The token sequence or text that are part of the update.

If only part of the content corresponds to feature placeholders, you can use PromptUpdateDetails to specify which part.

class vllm.multimodal.processing.UpdateMode[source]#

Bases: str, enum.Enum

INSERT[source]#

‘insert’

REPLACE[source]#

‘replace’

vllm.multimodal.processing.apply_text_matches(prompt: str, mm_matches: collections.abc.Mapping[str, collections.abc.Sequence[vllm.multimodal.processing.PromptTargetMatch]], mm_item_counts: collections.abc.Mapping[str, int]) str[source]#

Apply the updates in mm_matches to prompt.

vllm.multimodal.processing.apply_token_matches(prompt: list[int], mm_matches: collections.abc.Mapping[str, collections.abc.Sequence[vllm.multimodal.processing.PromptTargetMatch]], mm_item_counts: collections.abc.Mapping[str, int]) list[int][source]#

Apply the updates in mm_matches to prompt.

vllm.multimodal.processing.find_mm_placeholders(mm_prompt_updates: collections.abc.Mapping[str, collections.abc.Sequence[vllm.multimodal.processing.BoundPromptUpdate]], prompt: list[int], mm_item_counts: collections.abc.Mapping[str, int]) collections.abc.Mapping[str, list[vllm.multimodal.processing.PlaceholderFeaturesInfo]][source]#
vllm.multimodal.processing.find_text_matches(prompt: str, prompt_updates: collections.abc.Sequence[vllm.multimodal.processing.BoundPromptUpdate]) collections.abc.Sequence[vllm.multimodal.processing.PromptTargetMatch][source]#

Return each target of prompt_updates found in prompt.
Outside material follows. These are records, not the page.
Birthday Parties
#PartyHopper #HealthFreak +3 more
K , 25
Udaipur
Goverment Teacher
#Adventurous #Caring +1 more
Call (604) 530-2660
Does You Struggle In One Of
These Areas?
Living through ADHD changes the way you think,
vllm.multimodal.processing.find_token_matches(prompt: list[int], prompt_updates: collections.abc.Sequence[vllm.multimodal.processing.BoundPromptUpdate]) collections.abc.Sequence[vllm.multimodal.processing.PromptTargetMatch][source]#

Return each target of prompt_updates found in prompt.
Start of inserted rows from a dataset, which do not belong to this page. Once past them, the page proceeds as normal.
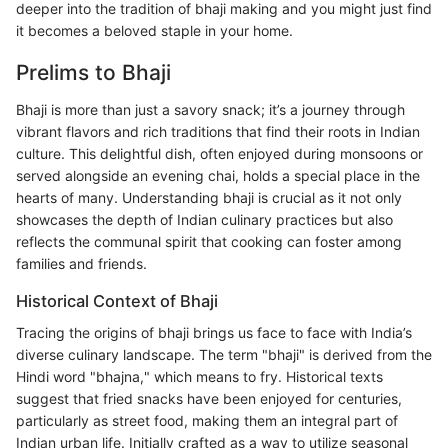
deeper into the tradition of bhaji making and you might just find
it becomes a beloved staple in your home.
Prelims to Bhaji
Bhaji is more than just a savory snack; it’s a journey through
vibrant flavors and rich traditions that find their roots in Indian
culture. This delightful dish, often enjoyed during monsoons or
served alongside an evening chai, holds a special place in the
hearts of many. Understanding bhaji is crucial as it not only
showcases the depth of Indian culinary practices but also
reflects the communal spirit that cooking can foster among
families and friends.
Historical Context of Bhaji
Tracing the origins of bhaji brings us face to face with India’s
diverse culinary landscape. The term "bhaji" is derived from the
Hindi word "bhajna," which means to fry. Historical texts
suggest that fried snacks have been enjoyed for centuries,
particularly as street food, making them an integral part of
Indian urban life. Initially crafted as a way to utilize seasonal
vllm.multimodal.processing.full_groupby_modality(values: collections.abc.Iterable[vllm.multimodal.processing._M]) collections.abc.ItemsView[str, list[vllm.multimodal.processing._M]][source]#

Convenience function to apply full_groupby() based on modality.

vllm.multimodal.processing.iter_token_matches(token_ids: list[int], match_ids: list[int]) collections.abc.Generator[vllm.multimodal.processing._TokenMatch][source]#

Yield each occurrence of match_ids in token_ids.

Note that empty matches are ignored.

vllm.multimodal.processing.logger[source]#

‘init_logger(…)’

vllm.multimodal.processing.replace_token_matches(token_ids: list[int], match_ids: list[int], new_ids: list[int]) list[int][source]#

Replace each occurrence of match_ids in token_ids with new_ids.

Note that empty matches are ignored.